# WORK REQUEST
An identical copy of every entry below is the required output.

# THE DATA
----

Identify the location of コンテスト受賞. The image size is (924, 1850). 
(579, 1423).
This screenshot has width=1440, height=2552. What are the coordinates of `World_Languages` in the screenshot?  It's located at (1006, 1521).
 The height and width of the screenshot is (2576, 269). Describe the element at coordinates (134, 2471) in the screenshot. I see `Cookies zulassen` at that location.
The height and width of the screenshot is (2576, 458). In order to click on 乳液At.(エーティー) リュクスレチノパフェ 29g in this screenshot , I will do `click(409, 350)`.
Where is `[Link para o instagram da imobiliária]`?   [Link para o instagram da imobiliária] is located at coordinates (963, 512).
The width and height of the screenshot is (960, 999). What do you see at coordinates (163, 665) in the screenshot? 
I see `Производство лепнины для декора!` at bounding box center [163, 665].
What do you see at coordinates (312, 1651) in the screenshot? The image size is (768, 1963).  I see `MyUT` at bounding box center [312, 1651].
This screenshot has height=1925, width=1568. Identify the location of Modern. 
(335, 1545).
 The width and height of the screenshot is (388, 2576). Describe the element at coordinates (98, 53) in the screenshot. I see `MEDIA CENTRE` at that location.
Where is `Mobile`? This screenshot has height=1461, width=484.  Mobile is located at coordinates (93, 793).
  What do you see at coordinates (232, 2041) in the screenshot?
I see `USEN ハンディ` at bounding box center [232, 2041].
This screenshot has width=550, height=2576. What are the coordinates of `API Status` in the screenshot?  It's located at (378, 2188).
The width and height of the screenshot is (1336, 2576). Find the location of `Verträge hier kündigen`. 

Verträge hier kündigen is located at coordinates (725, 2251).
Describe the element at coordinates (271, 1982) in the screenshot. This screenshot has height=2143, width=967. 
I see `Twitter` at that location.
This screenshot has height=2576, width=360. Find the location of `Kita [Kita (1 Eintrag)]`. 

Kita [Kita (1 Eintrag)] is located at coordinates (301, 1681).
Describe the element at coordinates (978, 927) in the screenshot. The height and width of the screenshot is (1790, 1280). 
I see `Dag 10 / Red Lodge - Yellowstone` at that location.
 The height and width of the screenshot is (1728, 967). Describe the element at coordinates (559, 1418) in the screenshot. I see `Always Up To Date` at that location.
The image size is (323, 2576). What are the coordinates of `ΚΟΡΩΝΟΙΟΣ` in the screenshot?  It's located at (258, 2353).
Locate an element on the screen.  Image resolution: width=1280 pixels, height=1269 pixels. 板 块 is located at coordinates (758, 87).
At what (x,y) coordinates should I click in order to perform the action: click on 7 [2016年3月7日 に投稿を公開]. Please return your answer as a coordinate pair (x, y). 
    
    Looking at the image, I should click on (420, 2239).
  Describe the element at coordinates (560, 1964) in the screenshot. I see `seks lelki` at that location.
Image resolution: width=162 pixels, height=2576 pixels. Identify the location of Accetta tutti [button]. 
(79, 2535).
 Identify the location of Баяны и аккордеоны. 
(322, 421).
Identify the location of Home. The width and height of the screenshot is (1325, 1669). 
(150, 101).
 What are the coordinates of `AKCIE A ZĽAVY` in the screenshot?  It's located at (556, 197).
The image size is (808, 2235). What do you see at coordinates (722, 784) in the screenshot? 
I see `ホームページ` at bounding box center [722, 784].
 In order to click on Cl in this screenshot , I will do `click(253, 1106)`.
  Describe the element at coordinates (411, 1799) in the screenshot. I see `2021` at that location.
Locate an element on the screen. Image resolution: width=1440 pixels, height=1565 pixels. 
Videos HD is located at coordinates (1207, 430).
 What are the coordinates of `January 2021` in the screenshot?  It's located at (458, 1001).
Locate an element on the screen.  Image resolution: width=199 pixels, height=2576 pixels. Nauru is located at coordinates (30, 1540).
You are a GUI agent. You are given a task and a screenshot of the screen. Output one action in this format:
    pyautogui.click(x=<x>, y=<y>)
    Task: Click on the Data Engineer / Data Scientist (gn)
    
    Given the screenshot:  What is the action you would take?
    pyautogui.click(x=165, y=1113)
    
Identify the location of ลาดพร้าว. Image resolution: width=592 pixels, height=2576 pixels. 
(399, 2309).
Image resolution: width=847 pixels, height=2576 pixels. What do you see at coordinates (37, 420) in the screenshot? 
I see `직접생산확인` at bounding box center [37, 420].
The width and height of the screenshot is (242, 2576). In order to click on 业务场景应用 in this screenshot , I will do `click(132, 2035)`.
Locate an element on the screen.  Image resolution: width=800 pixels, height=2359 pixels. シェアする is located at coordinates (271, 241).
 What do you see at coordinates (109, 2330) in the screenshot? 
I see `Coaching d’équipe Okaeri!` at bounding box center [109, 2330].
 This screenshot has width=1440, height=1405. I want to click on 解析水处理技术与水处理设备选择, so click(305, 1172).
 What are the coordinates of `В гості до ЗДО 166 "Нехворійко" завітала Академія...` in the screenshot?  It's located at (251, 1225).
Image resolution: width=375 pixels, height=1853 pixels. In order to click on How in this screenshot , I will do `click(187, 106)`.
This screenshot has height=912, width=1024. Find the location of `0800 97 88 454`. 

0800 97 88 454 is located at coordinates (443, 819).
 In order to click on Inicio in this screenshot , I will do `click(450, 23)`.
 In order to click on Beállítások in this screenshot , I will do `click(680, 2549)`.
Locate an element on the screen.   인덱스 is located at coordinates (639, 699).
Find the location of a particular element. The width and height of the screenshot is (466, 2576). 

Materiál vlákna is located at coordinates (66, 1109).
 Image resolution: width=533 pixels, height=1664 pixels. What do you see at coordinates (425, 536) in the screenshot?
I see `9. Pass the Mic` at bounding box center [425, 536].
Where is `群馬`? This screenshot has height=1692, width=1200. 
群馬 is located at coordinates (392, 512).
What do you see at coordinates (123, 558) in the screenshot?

----

# EXERCISE ANSWER
Identify the location of コンテスト受賞. The image size is (924, 1850). 
(579, 1423).
This screenshot has width=1440, height=2552. What are the coordinates of `World_Languages` in the screenshot?  It's located at (1006, 1521).
 The height and width of the screenshot is (2576, 269). Describe the element at coordinates (134, 2471) in the screenshot. I see `Cookies zulassen` at that location.
The height and width of the screenshot is (2576, 458). In order to click on 乳液At.(エーティー) リュクスレチノパフェ 29g in this screenshot , I will do `click(409, 350)`.
Where is `[Link para o instagram da imobiliária]`?   [Link para o instagram da imobiliária] is located at coordinates (963, 512).
The width and height of the screenshot is (960, 999). What do you see at coordinates (163, 665) in the screenshot? 
I see `Производство лепнины для декора!` at bounding box center [163, 665].
What do you see at coordinates (312, 1651) in the screenshot? The image size is (768, 1963).  I see `MyUT` at bounding box center [312, 1651].
This screenshot has height=1925, width=1568. Identify the location of Modern. 
(335, 1545).
 The width and height of the screenshot is (388, 2576). Describe the element at coordinates (98, 53) in the screenshot. I see `MEDIA CENTRE` at that location.
Where is `Mobile`? This screenshot has height=1461, width=484.  Mobile is located at coordinates (93, 793).
  What do you see at coordinates (232, 2041) in the screenshot?
I see `USEN ハンディ` at bounding box center [232, 2041].
This screenshot has width=550, height=2576. What are the coordinates of `API Status` in the screenshot?  It's located at (378, 2188).
The width and height of the screenshot is (1336, 2576). Find the location of `Verträge hier kündigen`. 

Verträge hier kündigen is located at coordinates (725, 2251).
Describe the element at coordinates (271, 1982) in the screenshot. This screenshot has height=2143, width=967. 
I see `Twitter` at that location.
This screenshot has height=2576, width=360. Find the location of `Kita [Kita (1 Eintrag)]`. 

Kita [Kita (1 Eintrag)] is located at coordinates (301, 1681).
Describe the element at coordinates (978, 927) in the screenshot. The height and width of the screenshot is (1790, 1280). 
I see `Dag 10 / Red Lodge - Yellowstone` at that location.
 The height and width of the screenshot is (1728, 967). Describe the element at coordinates (559, 1418) in the screenshot. I see `Always Up To Date` at that location.
The image size is (323, 2576). What are the coordinates of `ΚΟΡΩΝΟΙΟΣ` in the screenshot?  It's located at (258, 2353).
Locate an element on the screen.  Image resolution: width=1280 pixels, height=1269 pixels. 板 块 is located at coordinates (758, 87).
At what (x,y) coordinates should I click in order to perform the action: click on 7 [2016年3月7日 に投稿を公開]. Please return your answer as a coordinate pair (x, y). 
    
    Looking at the image, I should click on (420, 2239).
  Describe the element at coordinates (560, 1964) in the screenshot. I see `seks lelki` at that location.
Image resolution: width=162 pixels, height=2576 pixels. Identify the location of Accetta tutti [button]. 
(79, 2535).
 Identify the location of Баяны и аккордеоны. 
(322, 421).
Identify the location of Home. The width and height of the screenshot is (1325, 1669). 
(150, 101).
 What are the coordinates of `AKCIE A ZĽAVY` in the screenshot?  It's located at (556, 197).
The image size is (808, 2235). What do you see at coordinates (722, 784) in the screenshot? 
I see `ホームページ` at bounding box center [722, 784].
 In order to click on Cl in this screenshot , I will do `click(253, 1106)`.
  Describe the element at coordinates (411, 1799) in the screenshot. I see `2021` at that location.
Locate an element on the screen. Image resolution: width=1440 pixels, height=1565 pixels. 
Videos HD is located at coordinates (1207, 430).
 What are the coordinates of `January 2021` in the screenshot?  It's located at (458, 1001).
Locate an element on the screen.  Image resolution: width=199 pixels, height=2576 pixels. Nauru is located at coordinates (30, 1540).
You are a GUI agent. You are given a task and a screenshot of the screen. Output one action in this format:
    pyautogui.click(x=<x>, y=<y>)
    Task: Click on the Data Engineer / Data Scientist (gn)
    
    Given the screenshot:  What is the action you would take?
    pyautogui.click(x=165, y=1113)
    
Identify the location of ลาดพร้าว. Image resolution: width=592 pixels, height=2576 pixels. 
(399, 2309).
Image resolution: width=847 pixels, height=2576 pixels. What do you see at coordinates (37, 420) in the screenshot? 
I see `직접생산확인` at bounding box center [37, 420].
The width and height of the screenshot is (242, 2576). In order to click on 业务场景应用 in this screenshot , I will do `click(132, 2035)`.
Locate an element on the screen.  Image resolution: width=800 pixels, height=2359 pixels. シェアする is located at coordinates (271, 241).
 What do you see at coordinates (109, 2330) in the screenshot? 
I see `Coaching d’équipe Okaeri!` at bounding box center [109, 2330].
 This screenshot has width=1440, height=1405. I want to click on 解析水处理技术与水处理设备选择, so click(305, 1172).
 What are the coordinates of `В гості до ЗДО 166 "Нехворійко" завітала Академія...` in the screenshot?  It's located at (251, 1225).
Image resolution: width=375 pixels, height=1853 pixels. In order to click on How in this screenshot , I will do `click(187, 106)`.
This screenshot has height=912, width=1024. Find the location of `0800 97 88 454`. 

0800 97 88 454 is located at coordinates (443, 819).
 In order to click on Inicio in this screenshot , I will do `click(450, 23)`.
 In order to click on Beállítások in this screenshot , I will do `click(680, 2549)`.
Locate an element on the screen.   인덱스 is located at coordinates (639, 699).
Find the location of a particular element. The width and height of the screenshot is (466, 2576). 

Materiál vlákna is located at coordinates (66, 1109).
 Image resolution: width=533 pixels, height=1664 pixels. What do you see at coordinates (425, 536) in the screenshot?
I see `9. Pass the Mic` at bounding box center [425, 536].
Where is `群馬`? This screenshot has height=1692, width=1200. 
群馬 is located at coordinates (392, 512).
What do you see at coordinates (123, 558) in the screenshot?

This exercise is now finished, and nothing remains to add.